_Problem to solve_: Take every line from the listing below that contains "instances".
*** Provided material ***
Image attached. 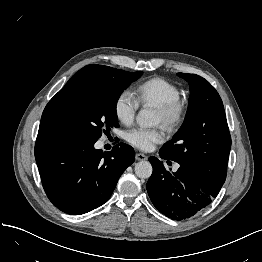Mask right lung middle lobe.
Returning a JSON list of instances; mask_svg holds the SVG:
<instances>
[{"label":"right lung middle lobe","mask_w":262,"mask_h":262,"mask_svg":"<svg viewBox=\"0 0 262 262\" xmlns=\"http://www.w3.org/2000/svg\"><path fill=\"white\" fill-rule=\"evenodd\" d=\"M142 72L87 65L74 74L45 107L40 129L68 132L91 141L118 127L117 101Z\"/></svg>","instance_id":"dd1d6c3e"}]
</instances>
*** End of Provided material ***
_Solution below_:
Returning a JSON list of instances; mask_svg holds the SVG:
<instances>
</instances>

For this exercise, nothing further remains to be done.